> Entries supplied
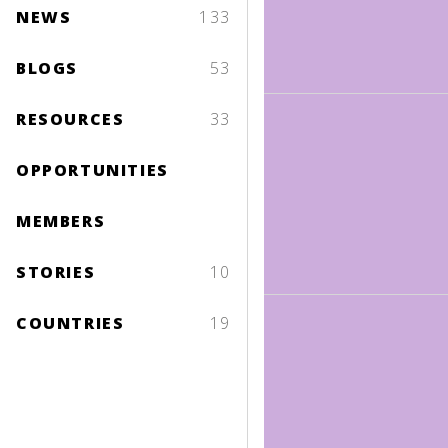
NEWS
133
BLOGS
53
RESOURCES
33
OPPORTUNITIES
MEMBERS
STORIES
10
COUNTRIES
19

> Exercise
Pictures stay out; the records above are otherwise reproduced exactly.

> Response to the task
NEWS
133
BLOGS
53
RESOURCES
33
OPPORTUNITIES
MEMBERS
STORIES
10
COUNTRIES
19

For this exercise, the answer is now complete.